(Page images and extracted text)
*-*-*

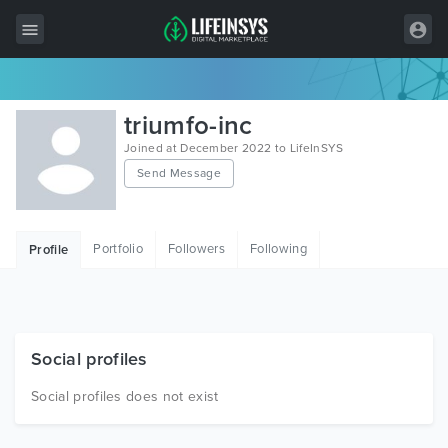
All Items
triumfo-inc
Wordpress
Joined at December 2022 to LifeInSYS
Send Message
HTML
Joomla
Portfolio
Followers
Following
Profile
PrestaShop
Shopify
Graphics
Social profiles
Free Items
Social profiles does not exist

*-*-*

Activity: Leaving the pictures out, give back each line above exactly.

Written response:
All Items
triumfo-inc
Wordpress
Joined at December 2022 to LifeInSYS
Send Message
HTML
Joomla
Portfolio
Followers
Following
Profile
PrestaShop
Shopify
Graphics
Social profiles
Free Items
Social profiles does not exist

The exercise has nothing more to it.